Cartagena sits on the northern coast of Colombia in the steamy heat of the Caribbean. A city of over a million, it presents the different faces of the country.
From the monastery overlooking the city the sound of music systems blare up through the humidity and the modern apartment blocks & hotels stretch up to try to escape the thick, steamy heat.
Alongside the modern stands the past. The Spaniards built the fort when they arrived to protect their interests in the whole of South America.
Providing essential protection ever since Colombia arrived in the Indies, the fort stands with its huge thick walls solidly guarding the harbour from all attackers. It was built with native & slave labour. Local tourists come to explore its turrets & tunnels & walkways, hawkers hawk conch shells & models of sailing ships, buskers busk Beatles’ tunes. In its shadows families support baseball teams to the smell of African food & reggae rhythms.
The old town within the protection of the old walls consists of narrow streets & squares with elegant colonial houses, churches & administrative buildings.

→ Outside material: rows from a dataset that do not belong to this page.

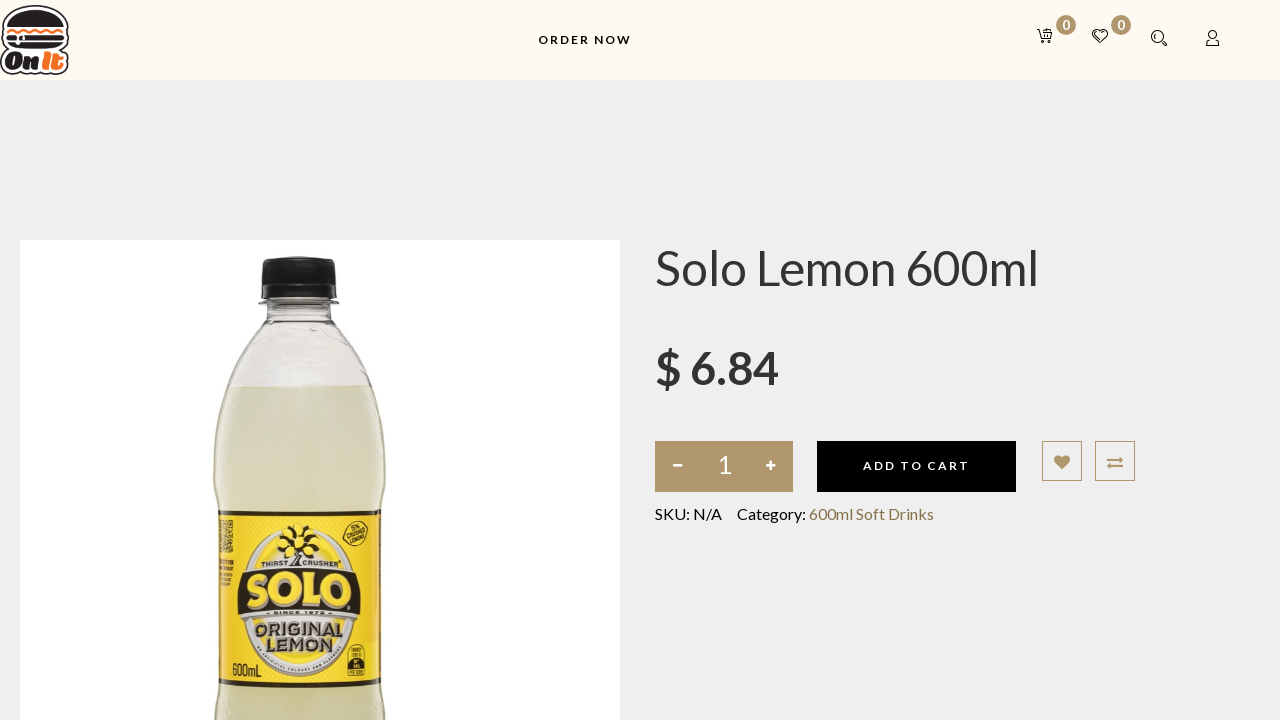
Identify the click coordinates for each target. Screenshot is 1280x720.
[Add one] (770, 466)
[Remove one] (677, 466)
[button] (1062, 461)
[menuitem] (585, 40)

In the shadows of these proud buildings the locals live their lives, mostly servicing the Colombian visitors, the foreign tourists & the lines of well heeled American ants that are unloaded from the multi layered cruise ships and stretch in thin lines into the colourful streets. Cafes, classy boutiques & jewellery shops, churches, goverment buildings, supermarkets, vendors selling tacky tourist tat share the paved streets in elegant buildings facing their public in the wonderful colours of an artist,’s palette. Buskers, posers, hawkers & touts are dressed to coordinate & blend with whichever buildings are around their patch.